Pendant sportif de ces monarques qui, dans de nombreux pays africains, s'accrochent au fauteuil présidentiel, le natif de Garoua, élu pour la première fois le 10 mars 1988, venait ainsi de souffler sa 29e bougie à la tête du sport roi africain. Et à 71 ans, il n'entendait toujours pas lâcher la balle puisqu'il était candidat à sa propre succession lors de l'assemblée générale élective qui s'est tenue hier à Addis-Abeba. Mal lui en a pris. Etant donné qu'il ne voulait pas raccrocher les crampons de lui-même, les électeurs de 54 fédérations nationales l'ont obligé à le faire, particulièrement l'un d'entre eux : le Malgache Ahmad Ahmad, qui passait pourtant aux yeux de nombreux observateurs de la scène footballistique comme un simple remplaçant qui ne ferait pas le poids devant le titulaire indiscutable depuis trente ans qu'était Hayatou. Et pourtant il faudrait désormais compter avec ce nom, ce visage de 57 ans qui a battu, à la surprise générale, le septuagénaire par 34 voix contre 20.

En réalité dans cette affaire, c'est plus contre Hayatou que les électeurs ont voté que pour l'ancien ministre malgache de la Pêche dont la pêche aura finalement été miraculeuse. C'est une véritable révolution copernicienne qui vient de s'opérer à la tête du football africain avec le carton rouge brandi contre celui qui était à la fois arbitre et joueur, modifiant les règles du jeu au gré de ses intérêts.
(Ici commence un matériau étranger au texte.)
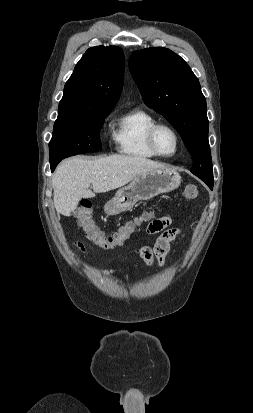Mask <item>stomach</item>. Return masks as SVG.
Listing matches in <instances>:
<instances>
[{
    "mask_svg": "<svg viewBox=\"0 0 253 413\" xmlns=\"http://www.w3.org/2000/svg\"><path fill=\"white\" fill-rule=\"evenodd\" d=\"M180 183L181 176L170 168L140 174L116 192L114 198L105 204L104 211L111 216L130 210L136 202L173 191Z\"/></svg>",
    "mask_w": 253,
    "mask_h": 413,
    "instance_id": "obj_1",
    "label": "stomach"
}]
</instances>
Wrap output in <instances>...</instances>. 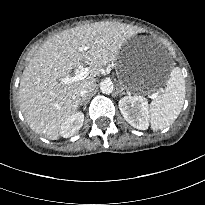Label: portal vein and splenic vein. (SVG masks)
Masks as SVG:
<instances>
[{"instance_id": "1", "label": "portal vein and splenic vein", "mask_w": 205, "mask_h": 205, "mask_svg": "<svg viewBox=\"0 0 205 205\" xmlns=\"http://www.w3.org/2000/svg\"><path fill=\"white\" fill-rule=\"evenodd\" d=\"M87 47H80L79 51H86ZM90 73L89 68H81L73 77H63L60 79L62 84H71L76 81L85 79ZM152 97H156V94H152Z\"/></svg>"}]
</instances>
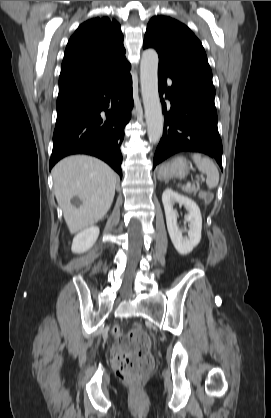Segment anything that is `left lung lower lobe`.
Here are the masks:
<instances>
[{
	"instance_id": "left-lung-lower-lobe-1",
	"label": "left lung lower lobe",
	"mask_w": 271,
	"mask_h": 418,
	"mask_svg": "<svg viewBox=\"0 0 271 418\" xmlns=\"http://www.w3.org/2000/svg\"><path fill=\"white\" fill-rule=\"evenodd\" d=\"M168 79L171 80L169 85ZM158 87L165 126L153 168L177 152L193 151L215 158L222 169V142L217 128L213 85L159 65ZM163 95L171 102L169 111Z\"/></svg>"
}]
</instances>
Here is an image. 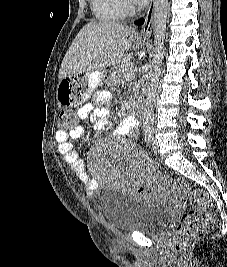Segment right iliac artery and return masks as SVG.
Wrapping results in <instances>:
<instances>
[{
    "mask_svg": "<svg viewBox=\"0 0 227 267\" xmlns=\"http://www.w3.org/2000/svg\"><path fill=\"white\" fill-rule=\"evenodd\" d=\"M145 139H146L147 143L150 144L151 136L149 134H146Z\"/></svg>",
    "mask_w": 227,
    "mask_h": 267,
    "instance_id": "1",
    "label": "right iliac artery"
}]
</instances>
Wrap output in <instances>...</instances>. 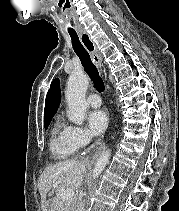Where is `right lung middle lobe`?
<instances>
[{
  "instance_id": "obj_1",
  "label": "right lung middle lobe",
  "mask_w": 179,
  "mask_h": 211,
  "mask_svg": "<svg viewBox=\"0 0 179 211\" xmlns=\"http://www.w3.org/2000/svg\"><path fill=\"white\" fill-rule=\"evenodd\" d=\"M53 117H50V118H47V119H44V125H45V129L48 128L51 120H52Z\"/></svg>"
}]
</instances>
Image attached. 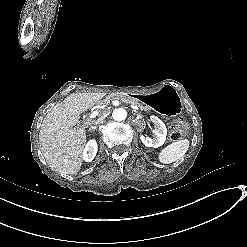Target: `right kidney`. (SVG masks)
Wrapping results in <instances>:
<instances>
[{
	"instance_id": "1",
	"label": "right kidney",
	"mask_w": 247,
	"mask_h": 247,
	"mask_svg": "<svg viewBox=\"0 0 247 247\" xmlns=\"http://www.w3.org/2000/svg\"><path fill=\"white\" fill-rule=\"evenodd\" d=\"M97 153V143L96 141H90L84 151V159L88 162H91Z\"/></svg>"
}]
</instances>
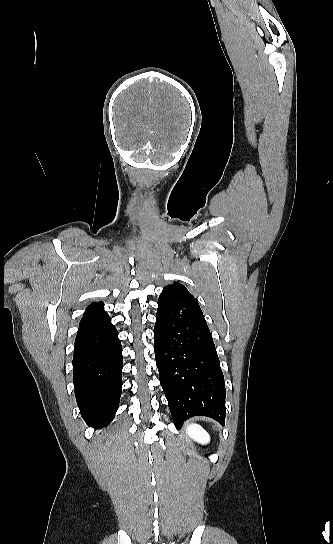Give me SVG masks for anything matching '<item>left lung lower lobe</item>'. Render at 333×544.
Listing matches in <instances>:
<instances>
[{
  "label": "left lung lower lobe",
  "mask_w": 333,
  "mask_h": 544,
  "mask_svg": "<svg viewBox=\"0 0 333 544\" xmlns=\"http://www.w3.org/2000/svg\"><path fill=\"white\" fill-rule=\"evenodd\" d=\"M154 351L175 426L199 415L224 425V376L196 299L167 296L158 301Z\"/></svg>",
  "instance_id": "left-lung-lower-lobe-1"
}]
</instances>
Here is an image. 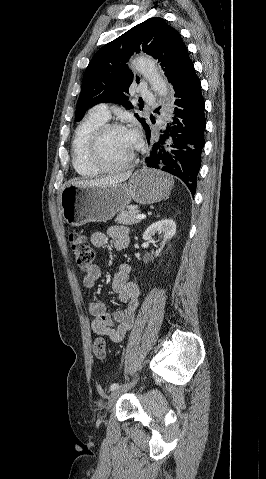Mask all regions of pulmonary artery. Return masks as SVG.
<instances>
[{"instance_id":"1","label":"pulmonary artery","mask_w":266,"mask_h":479,"mask_svg":"<svg viewBox=\"0 0 266 479\" xmlns=\"http://www.w3.org/2000/svg\"><path fill=\"white\" fill-rule=\"evenodd\" d=\"M140 95L143 99H152L154 98V95L152 92H150L148 89L145 88H140L139 89ZM92 112L96 113L97 115L108 119L110 117V111H109V106L106 103H100L96 105L93 109Z\"/></svg>"}]
</instances>
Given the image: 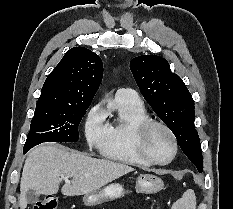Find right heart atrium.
Returning <instances> with one entry per match:
<instances>
[{"instance_id":"d8ad5b80","label":"right heart atrium","mask_w":233,"mask_h":209,"mask_svg":"<svg viewBox=\"0 0 233 209\" xmlns=\"http://www.w3.org/2000/svg\"><path fill=\"white\" fill-rule=\"evenodd\" d=\"M85 138L90 147H100L107 136L104 113L99 105L89 109L84 124Z\"/></svg>"}]
</instances>
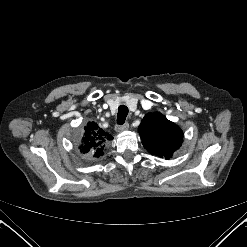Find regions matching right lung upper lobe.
Segmentation results:
<instances>
[{"instance_id": "1", "label": "right lung upper lobe", "mask_w": 247, "mask_h": 247, "mask_svg": "<svg viewBox=\"0 0 247 247\" xmlns=\"http://www.w3.org/2000/svg\"><path fill=\"white\" fill-rule=\"evenodd\" d=\"M112 138L96 122L89 121L84 127L78 149L82 154L98 158L104 154L105 144Z\"/></svg>"}]
</instances>
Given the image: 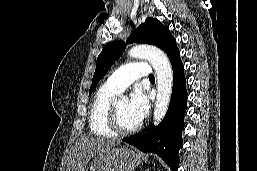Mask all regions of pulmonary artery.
Segmentation results:
<instances>
[{"instance_id":"e3ab8cb5","label":"pulmonary artery","mask_w":257,"mask_h":171,"mask_svg":"<svg viewBox=\"0 0 257 171\" xmlns=\"http://www.w3.org/2000/svg\"><path fill=\"white\" fill-rule=\"evenodd\" d=\"M151 74V68L146 62H131L125 64L114 71L107 79L106 84L122 92L127 86L141 77H148Z\"/></svg>"}]
</instances>
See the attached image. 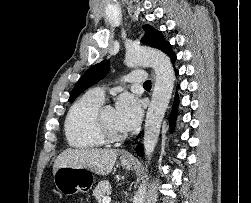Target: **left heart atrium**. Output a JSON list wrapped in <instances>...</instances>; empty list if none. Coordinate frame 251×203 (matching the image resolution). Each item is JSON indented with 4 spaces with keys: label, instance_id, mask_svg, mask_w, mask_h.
I'll list each match as a JSON object with an SVG mask.
<instances>
[{
    "label": "left heart atrium",
    "instance_id": "left-heart-atrium-1",
    "mask_svg": "<svg viewBox=\"0 0 251 203\" xmlns=\"http://www.w3.org/2000/svg\"><path fill=\"white\" fill-rule=\"evenodd\" d=\"M116 124L122 132L135 130L142 119V108L137 97L130 93L120 95L115 106Z\"/></svg>",
    "mask_w": 251,
    "mask_h": 203
}]
</instances>
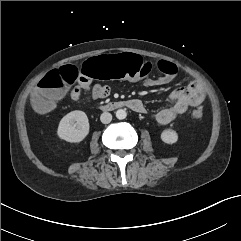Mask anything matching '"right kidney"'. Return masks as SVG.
<instances>
[{"mask_svg":"<svg viewBox=\"0 0 241 241\" xmlns=\"http://www.w3.org/2000/svg\"><path fill=\"white\" fill-rule=\"evenodd\" d=\"M89 127L87 115L83 111L75 110L61 119L57 135L69 143H79L88 135Z\"/></svg>","mask_w":241,"mask_h":241,"instance_id":"ca27d5eb","label":"right kidney"}]
</instances>
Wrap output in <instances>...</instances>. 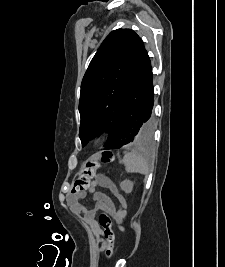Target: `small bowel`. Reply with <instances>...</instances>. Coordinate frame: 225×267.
I'll return each mask as SVG.
<instances>
[{
	"label": "small bowel",
	"mask_w": 225,
	"mask_h": 267,
	"mask_svg": "<svg viewBox=\"0 0 225 267\" xmlns=\"http://www.w3.org/2000/svg\"><path fill=\"white\" fill-rule=\"evenodd\" d=\"M99 188L109 190L117 198L119 207L116 208L111 198L99 192ZM88 194H91L94 200V207L92 209H88L81 203V200L85 199ZM123 202L126 204L124 197L120 194L115 183L108 176L102 174L96 176L94 181L89 186L87 192L74 193L68 197L69 205L75 211L82 214L85 220L95 229L97 232V239L101 243L102 248H104L106 245V239L104 236V231L100 230L96 223V212L98 210H105L111 214L117 222H120L125 216V206H121ZM121 229L123 228L121 227Z\"/></svg>",
	"instance_id": "obj_1"
}]
</instances>
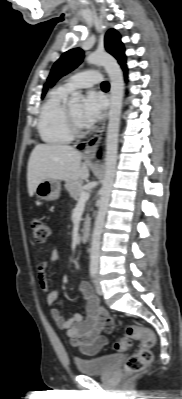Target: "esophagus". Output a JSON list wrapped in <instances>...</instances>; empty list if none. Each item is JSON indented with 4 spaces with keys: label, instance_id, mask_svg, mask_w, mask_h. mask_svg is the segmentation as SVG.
<instances>
[{
    "label": "esophagus",
    "instance_id": "obj_1",
    "mask_svg": "<svg viewBox=\"0 0 182 399\" xmlns=\"http://www.w3.org/2000/svg\"><path fill=\"white\" fill-rule=\"evenodd\" d=\"M106 120H107V113L105 114V118L101 126L97 129L95 134L86 143V148L84 150L85 158H93L95 156V153L104 135Z\"/></svg>",
    "mask_w": 182,
    "mask_h": 399
}]
</instances>
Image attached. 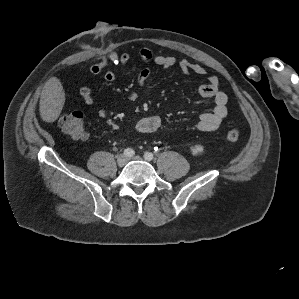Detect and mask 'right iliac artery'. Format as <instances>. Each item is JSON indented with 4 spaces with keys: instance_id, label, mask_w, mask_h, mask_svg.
I'll use <instances>...</instances> for the list:
<instances>
[{
    "instance_id": "1",
    "label": "right iliac artery",
    "mask_w": 299,
    "mask_h": 299,
    "mask_svg": "<svg viewBox=\"0 0 299 299\" xmlns=\"http://www.w3.org/2000/svg\"><path fill=\"white\" fill-rule=\"evenodd\" d=\"M124 155L128 156V157H132V156L135 155V151L133 149H131V148H126L124 150Z\"/></svg>"
}]
</instances>
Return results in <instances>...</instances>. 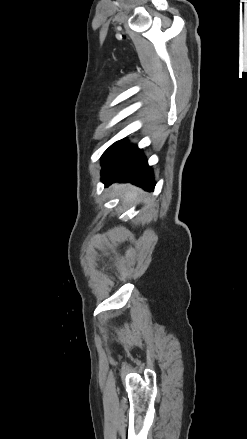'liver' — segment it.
Returning a JSON list of instances; mask_svg holds the SVG:
<instances>
[{
    "label": "liver",
    "instance_id": "obj_1",
    "mask_svg": "<svg viewBox=\"0 0 247 439\" xmlns=\"http://www.w3.org/2000/svg\"><path fill=\"white\" fill-rule=\"evenodd\" d=\"M118 186H113V189H118ZM140 193V190L138 188L135 187H127V188H123V190L121 191V197L123 199L124 202H134L138 195ZM147 199H144V202H146Z\"/></svg>",
    "mask_w": 247,
    "mask_h": 439
}]
</instances>
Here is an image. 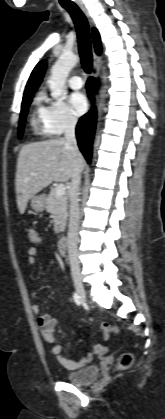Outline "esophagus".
Wrapping results in <instances>:
<instances>
[{"label": "esophagus", "instance_id": "esophagus-1", "mask_svg": "<svg viewBox=\"0 0 165 419\" xmlns=\"http://www.w3.org/2000/svg\"><path fill=\"white\" fill-rule=\"evenodd\" d=\"M80 8L82 9V11L84 12V14L88 18L89 23H90V26L93 27L94 26V20L90 16V13L87 10V8L85 6H83V5H80ZM92 57H93L92 75H93V77L97 78L98 75H99L98 64L100 63V57L96 54V52L94 50V47L92 49Z\"/></svg>", "mask_w": 165, "mask_h": 419}]
</instances>
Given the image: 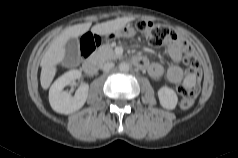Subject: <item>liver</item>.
<instances>
[{"label": "liver", "mask_w": 238, "mask_h": 158, "mask_svg": "<svg viewBox=\"0 0 238 158\" xmlns=\"http://www.w3.org/2000/svg\"><path fill=\"white\" fill-rule=\"evenodd\" d=\"M132 18L122 17L115 20L96 24L92 27V33L97 35H107L124 27ZM91 23L77 24L66 28L57 36L45 52L41 60L40 83L44 90L48 89L57 71V65L65 57V44L69 38H77L89 31Z\"/></svg>", "instance_id": "liver-1"}]
</instances>
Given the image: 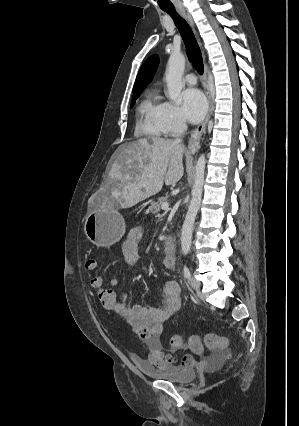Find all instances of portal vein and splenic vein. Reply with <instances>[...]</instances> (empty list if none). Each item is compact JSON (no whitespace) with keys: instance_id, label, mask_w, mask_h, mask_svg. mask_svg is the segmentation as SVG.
Masks as SVG:
<instances>
[{"instance_id":"1","label":"portal vein and splenic vein","mask_w":299,"mask_h":426,"mask_svg":"<svg viewBox=\"0 0 299 426\" xmlns=\"http://www.w3.org/2000/svg\"><path fill=\"white\" fill-rule=\"evenodd\" d=\"M168 208H169V204L167 202L162 203L161 205L162 210H168Z\"/></svg>"}]
</instances>
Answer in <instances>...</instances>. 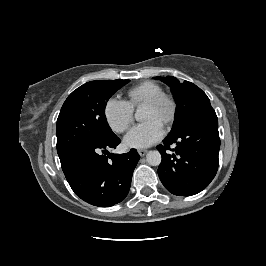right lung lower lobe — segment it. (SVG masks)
Segmentation results:
<instances>
[{"label": "right lung lower lobe", "instance_id": "right-lung-lower-lobe-1", "mask_svg": "<svg viewBox=\"0 0 266 266\" xmlns=\"http://www.w3.org/2000/svg\"><path fill=\"white\" fill-rule=\"evenodd\" d=\"M120 142L114 134L92 146L76 148L60 159L70 187L87 203L109 207L127 196L140 156L136 149L126 154L108 152Z\"/></svg>", "mask_w": 266, "mask_h": 266}]
</instances>
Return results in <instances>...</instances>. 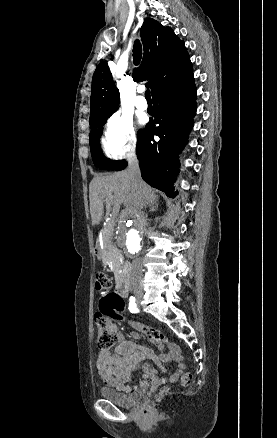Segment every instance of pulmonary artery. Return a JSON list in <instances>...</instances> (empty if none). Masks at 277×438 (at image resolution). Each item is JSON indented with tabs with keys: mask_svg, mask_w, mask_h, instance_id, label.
Masks as SVG:
<instances>
[{
	"mask_svg": "<svg viewBox=\"0 0 277 438\" xmlns=\"http://www.w3.org/2000/svg\"><path fill=\"white\" fill-rule=\"evenodd\" d=\"M135 105H136V107L138 109H141V110H146L147 109V102L142 97L136 99Z\"/></svg>",
	"mask_w": 277,
	"mask_h": 438,
	"instance_id": "pulmonary-artery-1",
	"label": "pulmonary artery"
}]
</instances>
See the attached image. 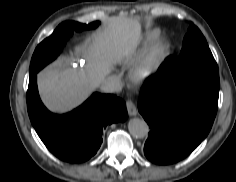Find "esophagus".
Instances as JSON below:
<instances>
[{
    "mask_svg": "<svg viewBox=\"0 0 236 182\" xmlns=\"http://www.w3.org/2000/svg\"><path fill=\"white\" fill-rule=\"evenodd\" d=\"M126 108H127V112H128V114L130 115V116H136L137 115V108H136V106H135V104H134V102L133 101H131V100H128L127 102H126Z\"/></svg>",
    "mask_w": 236,
    "mask_h": 182,
    "instance_id": "esophagus-1",
    "label": "esophagus"
}]
</instances>
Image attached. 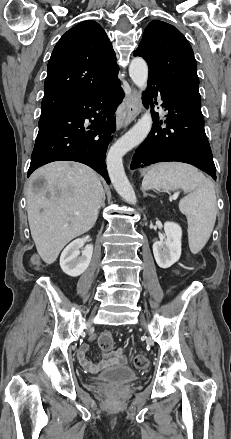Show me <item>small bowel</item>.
<instances>
[{"label":"small bowel","instance_id":"c3829d8e","mask_svg":"<svg viewBox=\"0 0 231 439\" xmlns=\"http://www.w3.org/2000/svg\"><path fill=\"white\" fill-rule=\"evenodd\" d=\"M96 336H92L90 340H94ZM89 349L88 344H84L78 351V360L83 368L89 372H97L101 369L109 366L123 364L125 362V356L122 349H118L110 354H104L97 364H94L87 358V351Z\"/></svg>","mask_w":231,"mask_h":439}]
</instances>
Une nouvelle partie commence donc avec des règles qu'on espère beaucoup plus démocratiques et consensuelles telles la limitation du nombre de mandats à 3, la fixation de la limite d'âge à 70 ans, pour ne citer que ces propositions phares du nouveau président de la CAF.

C'est aussi, et on l'espère, un supplément de morale qui sera injecté dans l'organisation, tant ces dernières années le Camerounais a surtout fait parler de lui au sujet d'affaires de corruption dans lesquelles il aurait trempé. Pour l'ancien coureur de 400 et 800 m dans sa jeunesse, aujourd'hui à bout de souffle, c'est une piteuse sortie sous les huées des spectateurs pour avoir voulu jouer les prolongations alors qu'il méritait un meilleur départ, vu ses états de service. Mais il en est du football comme de la politique : c'est ce qui arrive presque toujours quand on ne sait pas s'arrêter à temps.

Ce que le désormais ex-président de la CAF doit craindre maintenant, c'est que ses nombreuses casseroles fassent plus de bruit que jamais avec les procédures contentieuses dans lesquelles il est englué, notamment cette histoire de droits de retransmission des compétitions de la CAF «abusivement attribués» à Lagardère Sports. Pour sûr, l'instance suprême du foot sur le continent africain ne sera plus dirigée comme sous Issa Hayatou, et c'est déjà ça de gagné.